Biotechnology Letters

, Volume 41, Issue 10, pp 1095–1104 | Cite as

Towards a surrogate system to express human lipid binding TCRs

  • Rui Wang
  • Ronja Pscheid
  • Ashfaq Ghumra
  • Ling Yu Lea Kan
  • Stella Cochrane
  • Lucy Fairclough
  • Marcos J. C. AlcocerEmail author
Original Research Paper



Previously we reported that natural nut lipids were necessary for sensitization and that natural killer T cells (NKTs) must play a critical role in the development of food allergic responses. A major bottleneck in further understanding the interaction of nut lipids with the cells of the human immune system is the lack of well-characterized lipid responsive human cell lines.


In the present study, we engineered human T cell receptor (TCR) sequences TRAV10 and TRBV25 responsive to α-GalCer into a stable murine iNKT hybridoma and surrogate human T cell lines.


The murine hybridoma system has shown to be problematic. To overcome this limitation, the expression of human TCR α/β sequences has been achieved driven by a bidirectional promoter on a plasmids or a lentivirus system, employing stable DC cell lines as lipid presenting cells, and a stable T cell line as a surrogate system. Further, a commercial human Jurkat T cell line containing an inducible secreted luciferase reporter construct was shown to be functional and can be used for a transient expression of human TCRs in a lipid screening program.

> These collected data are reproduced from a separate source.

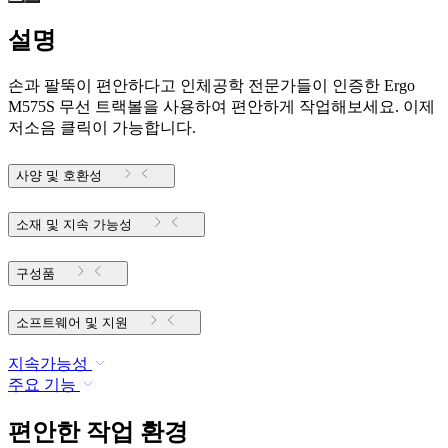
설명
손과 팔뚝이 편안하다고 인체공학 전문가들이 인증한 Ergo
M575S 무선 트랙볼을 사용하여 편안하게 작업해보세요. 이제
저소음 클릭이 가능합니다.
사양 및 호환성
소재 및 지속 가능성
구성품
소프트웨어 및 지원
지속가능성
주요 기능
편안한 작업 환경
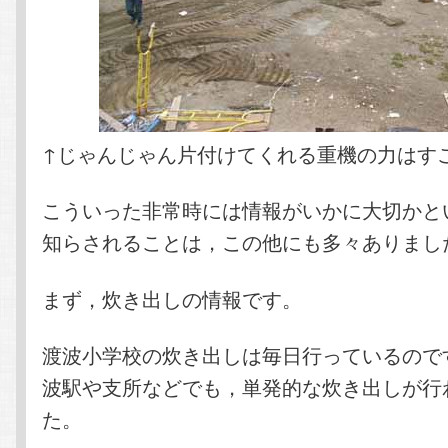
↑じゃんじゃん片付けてくれる重機の力はす
こういった非常時には情報がいかに大切かと
知らされることは，この他にも多々ありまし
まず，炊き出しの情報です。
渡波小学校の炊き出しは毎日行っているので
波駅や支所などでも，単発的な炊き出しが行
た。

The transfection efficiencies were improved using the lentivirus polycistronic constructs containing the P2A sequence in a TCR αβ/γδ null cell line (Jurkat 76).


The results suggest that the mis-pairing of the endogenous α/β TCR during ER folding in the presence of the new human TCR sequences could be impairing the functionality of the TCR lipid receptors. The surrogate systems presented here are important first steps in the establishment of human cell-specific lipid responsive libraries for the study of natural lipid substances.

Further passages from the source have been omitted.